TO DO: Lines before the one containing "Describe the element at coordinates (253, 2261)" are left out; that line and all after it, through the end of the records, must be transcribed exactly.

INPUT:

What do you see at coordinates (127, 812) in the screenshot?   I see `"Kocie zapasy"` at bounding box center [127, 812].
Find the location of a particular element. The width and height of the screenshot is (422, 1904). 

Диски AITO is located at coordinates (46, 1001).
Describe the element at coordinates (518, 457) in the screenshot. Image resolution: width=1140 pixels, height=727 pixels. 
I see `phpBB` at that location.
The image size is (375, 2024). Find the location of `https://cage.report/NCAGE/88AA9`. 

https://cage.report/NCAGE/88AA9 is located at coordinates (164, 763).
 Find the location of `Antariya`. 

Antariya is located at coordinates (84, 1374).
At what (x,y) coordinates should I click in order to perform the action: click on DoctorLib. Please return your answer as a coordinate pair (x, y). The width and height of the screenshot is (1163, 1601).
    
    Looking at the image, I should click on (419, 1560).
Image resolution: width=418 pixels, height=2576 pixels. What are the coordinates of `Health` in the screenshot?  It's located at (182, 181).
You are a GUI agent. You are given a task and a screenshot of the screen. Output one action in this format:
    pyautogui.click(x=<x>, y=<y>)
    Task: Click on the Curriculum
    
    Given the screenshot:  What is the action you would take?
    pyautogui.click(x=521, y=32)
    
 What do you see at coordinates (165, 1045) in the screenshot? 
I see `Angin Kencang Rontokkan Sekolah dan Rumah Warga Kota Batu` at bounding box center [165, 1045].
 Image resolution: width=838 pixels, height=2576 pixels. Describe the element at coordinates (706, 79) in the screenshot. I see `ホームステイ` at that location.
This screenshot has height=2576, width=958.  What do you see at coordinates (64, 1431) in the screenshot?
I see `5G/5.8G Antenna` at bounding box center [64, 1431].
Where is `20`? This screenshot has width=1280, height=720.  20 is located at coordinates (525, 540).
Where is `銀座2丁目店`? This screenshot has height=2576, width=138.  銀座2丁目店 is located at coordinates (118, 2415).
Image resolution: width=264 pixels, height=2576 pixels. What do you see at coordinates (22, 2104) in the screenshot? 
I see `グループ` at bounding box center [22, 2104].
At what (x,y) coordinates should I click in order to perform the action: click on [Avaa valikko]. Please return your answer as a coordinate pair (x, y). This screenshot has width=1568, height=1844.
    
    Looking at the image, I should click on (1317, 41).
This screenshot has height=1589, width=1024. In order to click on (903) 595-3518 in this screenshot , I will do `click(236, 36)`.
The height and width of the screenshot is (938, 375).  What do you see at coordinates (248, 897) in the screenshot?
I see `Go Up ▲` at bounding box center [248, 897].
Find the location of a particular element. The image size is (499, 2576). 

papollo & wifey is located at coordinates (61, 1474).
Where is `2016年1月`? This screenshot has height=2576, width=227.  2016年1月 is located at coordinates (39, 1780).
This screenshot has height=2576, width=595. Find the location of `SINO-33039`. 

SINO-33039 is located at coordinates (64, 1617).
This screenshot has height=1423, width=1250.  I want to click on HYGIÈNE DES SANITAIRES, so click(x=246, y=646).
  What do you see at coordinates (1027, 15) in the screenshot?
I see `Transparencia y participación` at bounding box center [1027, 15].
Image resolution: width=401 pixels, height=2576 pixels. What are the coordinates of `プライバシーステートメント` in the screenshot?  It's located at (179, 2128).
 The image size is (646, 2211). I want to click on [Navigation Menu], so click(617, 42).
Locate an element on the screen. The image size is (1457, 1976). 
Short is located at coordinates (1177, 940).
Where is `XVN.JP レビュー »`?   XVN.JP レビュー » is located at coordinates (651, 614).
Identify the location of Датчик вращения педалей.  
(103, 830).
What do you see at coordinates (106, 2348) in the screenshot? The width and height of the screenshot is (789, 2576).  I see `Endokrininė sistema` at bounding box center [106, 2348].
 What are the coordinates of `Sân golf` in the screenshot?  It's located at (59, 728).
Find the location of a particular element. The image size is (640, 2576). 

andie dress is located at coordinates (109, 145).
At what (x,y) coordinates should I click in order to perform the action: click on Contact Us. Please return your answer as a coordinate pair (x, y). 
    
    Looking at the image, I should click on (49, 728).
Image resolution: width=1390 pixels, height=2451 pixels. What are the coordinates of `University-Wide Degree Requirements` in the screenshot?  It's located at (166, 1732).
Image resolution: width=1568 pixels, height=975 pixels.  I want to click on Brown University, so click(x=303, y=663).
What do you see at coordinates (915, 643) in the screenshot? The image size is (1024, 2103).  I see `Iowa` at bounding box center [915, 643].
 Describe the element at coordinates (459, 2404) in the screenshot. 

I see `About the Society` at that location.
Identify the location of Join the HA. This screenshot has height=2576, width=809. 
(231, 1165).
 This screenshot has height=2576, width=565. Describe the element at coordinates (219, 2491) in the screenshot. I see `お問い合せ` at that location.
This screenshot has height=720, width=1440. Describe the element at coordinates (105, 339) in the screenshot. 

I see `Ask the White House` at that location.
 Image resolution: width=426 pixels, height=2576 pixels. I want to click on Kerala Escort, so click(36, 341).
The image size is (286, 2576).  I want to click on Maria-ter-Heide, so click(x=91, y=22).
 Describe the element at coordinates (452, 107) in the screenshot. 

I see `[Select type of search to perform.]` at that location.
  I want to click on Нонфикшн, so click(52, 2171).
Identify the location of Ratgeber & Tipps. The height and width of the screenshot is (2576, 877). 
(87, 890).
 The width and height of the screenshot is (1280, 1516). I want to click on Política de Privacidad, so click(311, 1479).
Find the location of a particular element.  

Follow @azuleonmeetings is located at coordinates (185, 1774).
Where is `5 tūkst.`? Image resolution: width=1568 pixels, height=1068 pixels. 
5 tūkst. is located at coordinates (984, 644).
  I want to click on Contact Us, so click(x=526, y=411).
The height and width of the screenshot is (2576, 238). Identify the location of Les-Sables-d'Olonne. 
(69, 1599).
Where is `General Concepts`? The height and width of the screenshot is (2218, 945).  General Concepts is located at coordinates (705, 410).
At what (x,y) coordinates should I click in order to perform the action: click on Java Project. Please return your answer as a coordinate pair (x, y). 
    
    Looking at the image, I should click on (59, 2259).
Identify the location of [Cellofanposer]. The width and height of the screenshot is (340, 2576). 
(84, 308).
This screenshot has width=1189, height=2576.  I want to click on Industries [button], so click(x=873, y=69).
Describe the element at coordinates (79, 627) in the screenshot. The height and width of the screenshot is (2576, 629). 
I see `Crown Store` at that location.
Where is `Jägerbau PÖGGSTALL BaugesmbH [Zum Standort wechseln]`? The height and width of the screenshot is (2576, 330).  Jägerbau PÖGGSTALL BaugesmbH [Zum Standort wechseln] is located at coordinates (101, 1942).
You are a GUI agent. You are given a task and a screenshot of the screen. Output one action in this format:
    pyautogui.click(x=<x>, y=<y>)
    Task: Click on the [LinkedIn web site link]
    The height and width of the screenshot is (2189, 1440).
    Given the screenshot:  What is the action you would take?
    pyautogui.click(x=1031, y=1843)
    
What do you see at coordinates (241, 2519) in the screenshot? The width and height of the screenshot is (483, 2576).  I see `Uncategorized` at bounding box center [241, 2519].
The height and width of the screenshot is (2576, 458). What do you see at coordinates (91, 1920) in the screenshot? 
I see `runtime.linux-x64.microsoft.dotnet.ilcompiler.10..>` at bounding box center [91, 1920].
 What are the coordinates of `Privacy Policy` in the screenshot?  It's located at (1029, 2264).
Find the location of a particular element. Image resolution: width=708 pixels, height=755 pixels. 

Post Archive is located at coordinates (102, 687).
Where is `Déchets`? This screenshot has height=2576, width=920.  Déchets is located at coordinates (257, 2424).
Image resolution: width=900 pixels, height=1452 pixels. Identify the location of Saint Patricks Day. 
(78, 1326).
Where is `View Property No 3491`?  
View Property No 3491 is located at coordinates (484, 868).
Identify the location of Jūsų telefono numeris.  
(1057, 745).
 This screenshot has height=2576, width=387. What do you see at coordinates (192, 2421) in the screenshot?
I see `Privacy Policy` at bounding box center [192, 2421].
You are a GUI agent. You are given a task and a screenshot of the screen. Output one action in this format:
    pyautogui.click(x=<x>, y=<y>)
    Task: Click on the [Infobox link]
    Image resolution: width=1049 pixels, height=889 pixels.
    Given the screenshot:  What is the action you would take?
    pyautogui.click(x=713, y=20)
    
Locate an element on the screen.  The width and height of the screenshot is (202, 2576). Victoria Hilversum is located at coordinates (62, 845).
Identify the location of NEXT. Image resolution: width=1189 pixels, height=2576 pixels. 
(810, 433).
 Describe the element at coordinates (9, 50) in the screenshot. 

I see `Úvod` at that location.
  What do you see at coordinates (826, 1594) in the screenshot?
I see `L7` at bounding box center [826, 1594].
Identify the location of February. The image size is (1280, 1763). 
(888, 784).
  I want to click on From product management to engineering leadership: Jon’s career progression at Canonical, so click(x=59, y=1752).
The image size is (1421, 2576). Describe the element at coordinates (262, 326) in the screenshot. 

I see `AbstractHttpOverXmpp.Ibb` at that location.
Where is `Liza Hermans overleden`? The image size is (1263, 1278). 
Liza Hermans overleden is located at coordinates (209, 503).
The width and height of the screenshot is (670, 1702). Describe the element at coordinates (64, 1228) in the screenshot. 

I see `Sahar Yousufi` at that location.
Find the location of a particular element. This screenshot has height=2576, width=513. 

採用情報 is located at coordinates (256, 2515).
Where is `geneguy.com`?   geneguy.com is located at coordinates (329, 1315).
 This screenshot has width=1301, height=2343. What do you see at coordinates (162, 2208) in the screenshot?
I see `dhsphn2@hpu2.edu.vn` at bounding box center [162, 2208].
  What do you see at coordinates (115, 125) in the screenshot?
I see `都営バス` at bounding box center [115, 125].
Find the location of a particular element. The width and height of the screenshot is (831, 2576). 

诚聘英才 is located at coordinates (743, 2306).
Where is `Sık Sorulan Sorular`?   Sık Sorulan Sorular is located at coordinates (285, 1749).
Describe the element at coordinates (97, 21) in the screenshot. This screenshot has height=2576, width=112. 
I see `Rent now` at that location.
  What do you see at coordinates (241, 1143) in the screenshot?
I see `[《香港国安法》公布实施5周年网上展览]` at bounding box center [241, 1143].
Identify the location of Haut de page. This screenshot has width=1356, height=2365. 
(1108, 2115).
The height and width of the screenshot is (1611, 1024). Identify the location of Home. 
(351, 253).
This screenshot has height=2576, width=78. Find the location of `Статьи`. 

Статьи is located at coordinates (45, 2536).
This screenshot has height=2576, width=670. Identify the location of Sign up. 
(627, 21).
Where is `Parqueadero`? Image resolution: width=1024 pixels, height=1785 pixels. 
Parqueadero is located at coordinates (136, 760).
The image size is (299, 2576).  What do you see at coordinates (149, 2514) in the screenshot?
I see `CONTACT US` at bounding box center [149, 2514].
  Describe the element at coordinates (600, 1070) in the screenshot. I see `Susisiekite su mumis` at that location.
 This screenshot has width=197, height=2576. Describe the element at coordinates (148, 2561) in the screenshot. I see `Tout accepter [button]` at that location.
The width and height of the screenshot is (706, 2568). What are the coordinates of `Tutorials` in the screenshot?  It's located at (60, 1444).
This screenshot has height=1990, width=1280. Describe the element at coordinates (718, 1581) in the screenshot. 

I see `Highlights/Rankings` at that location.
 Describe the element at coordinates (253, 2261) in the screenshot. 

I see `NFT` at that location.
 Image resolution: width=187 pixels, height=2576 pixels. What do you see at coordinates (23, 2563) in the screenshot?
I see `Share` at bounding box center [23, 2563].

REPLY:
 Describe the element at coordinates (253, 2261) in the screenshot. 

I see `NFT` at that location.
 Image resolution: width=187 pixels, height=2576 pixels. What do you see at coordinates (23, 2563) in the screenshot?
I see `Share` at bounding box center [23, 2563].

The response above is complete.